[Saved entries]
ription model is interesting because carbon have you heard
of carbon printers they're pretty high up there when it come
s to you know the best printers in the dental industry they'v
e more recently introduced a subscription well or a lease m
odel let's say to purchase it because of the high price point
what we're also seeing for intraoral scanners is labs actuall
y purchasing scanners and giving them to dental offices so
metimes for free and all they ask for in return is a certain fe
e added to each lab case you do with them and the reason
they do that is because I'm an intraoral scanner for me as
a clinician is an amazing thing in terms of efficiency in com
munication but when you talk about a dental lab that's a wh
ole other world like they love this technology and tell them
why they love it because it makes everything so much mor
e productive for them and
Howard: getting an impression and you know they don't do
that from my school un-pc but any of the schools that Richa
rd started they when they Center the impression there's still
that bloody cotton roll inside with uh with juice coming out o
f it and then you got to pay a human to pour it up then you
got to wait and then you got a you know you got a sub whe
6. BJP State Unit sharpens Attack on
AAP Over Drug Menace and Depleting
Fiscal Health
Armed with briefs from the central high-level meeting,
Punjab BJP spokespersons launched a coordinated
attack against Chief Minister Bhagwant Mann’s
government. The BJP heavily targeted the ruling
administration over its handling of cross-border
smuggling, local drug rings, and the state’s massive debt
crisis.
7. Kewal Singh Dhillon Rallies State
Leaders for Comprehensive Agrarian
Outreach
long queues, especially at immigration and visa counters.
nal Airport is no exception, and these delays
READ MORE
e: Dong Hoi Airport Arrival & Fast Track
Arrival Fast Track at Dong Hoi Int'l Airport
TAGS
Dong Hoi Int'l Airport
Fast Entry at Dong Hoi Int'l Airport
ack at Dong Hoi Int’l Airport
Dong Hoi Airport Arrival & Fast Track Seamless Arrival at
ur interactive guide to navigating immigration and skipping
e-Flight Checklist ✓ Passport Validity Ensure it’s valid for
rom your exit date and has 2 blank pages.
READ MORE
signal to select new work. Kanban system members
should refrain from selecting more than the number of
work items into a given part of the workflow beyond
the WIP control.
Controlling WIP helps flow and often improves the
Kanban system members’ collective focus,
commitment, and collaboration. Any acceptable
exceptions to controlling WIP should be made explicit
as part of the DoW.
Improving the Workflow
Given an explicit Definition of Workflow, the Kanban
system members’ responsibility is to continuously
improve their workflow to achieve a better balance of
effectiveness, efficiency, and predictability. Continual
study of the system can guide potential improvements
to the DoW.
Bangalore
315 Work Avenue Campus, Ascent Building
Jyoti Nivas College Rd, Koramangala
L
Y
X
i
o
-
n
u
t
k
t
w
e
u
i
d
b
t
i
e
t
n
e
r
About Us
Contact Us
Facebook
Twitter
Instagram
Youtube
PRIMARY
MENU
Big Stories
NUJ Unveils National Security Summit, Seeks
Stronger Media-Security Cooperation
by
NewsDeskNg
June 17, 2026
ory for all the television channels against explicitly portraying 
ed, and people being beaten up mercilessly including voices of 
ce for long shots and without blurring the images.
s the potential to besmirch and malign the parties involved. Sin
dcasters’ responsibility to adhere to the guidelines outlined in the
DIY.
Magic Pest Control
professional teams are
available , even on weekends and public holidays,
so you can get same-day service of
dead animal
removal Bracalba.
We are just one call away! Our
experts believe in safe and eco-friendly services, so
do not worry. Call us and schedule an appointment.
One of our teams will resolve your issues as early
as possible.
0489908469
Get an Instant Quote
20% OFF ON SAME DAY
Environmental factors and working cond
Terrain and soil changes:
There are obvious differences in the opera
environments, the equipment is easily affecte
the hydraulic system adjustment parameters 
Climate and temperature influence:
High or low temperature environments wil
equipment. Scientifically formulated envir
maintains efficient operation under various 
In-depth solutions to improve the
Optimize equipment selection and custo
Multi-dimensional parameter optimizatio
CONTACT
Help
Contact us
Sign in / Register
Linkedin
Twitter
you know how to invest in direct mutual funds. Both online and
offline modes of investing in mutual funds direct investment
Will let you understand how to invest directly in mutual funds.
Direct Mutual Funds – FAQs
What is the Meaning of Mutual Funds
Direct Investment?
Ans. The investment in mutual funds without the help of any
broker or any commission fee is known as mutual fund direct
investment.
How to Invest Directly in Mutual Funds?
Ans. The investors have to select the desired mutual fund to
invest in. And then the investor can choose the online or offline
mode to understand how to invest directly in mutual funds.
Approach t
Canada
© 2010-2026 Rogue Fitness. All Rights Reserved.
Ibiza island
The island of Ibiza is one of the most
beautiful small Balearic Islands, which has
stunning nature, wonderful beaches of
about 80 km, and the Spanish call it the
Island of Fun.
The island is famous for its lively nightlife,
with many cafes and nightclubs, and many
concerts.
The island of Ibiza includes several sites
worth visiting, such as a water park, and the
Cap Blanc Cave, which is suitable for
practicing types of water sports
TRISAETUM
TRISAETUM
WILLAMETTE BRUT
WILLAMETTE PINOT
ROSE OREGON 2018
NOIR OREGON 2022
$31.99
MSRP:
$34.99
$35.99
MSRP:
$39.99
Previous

Required action -> Go through the records above and return each line in which the word "offline" occurs.

Solution to this exercise ->
offline modes of investing in mutual funds direct investment
invest in. And then the investor can choose the online or offline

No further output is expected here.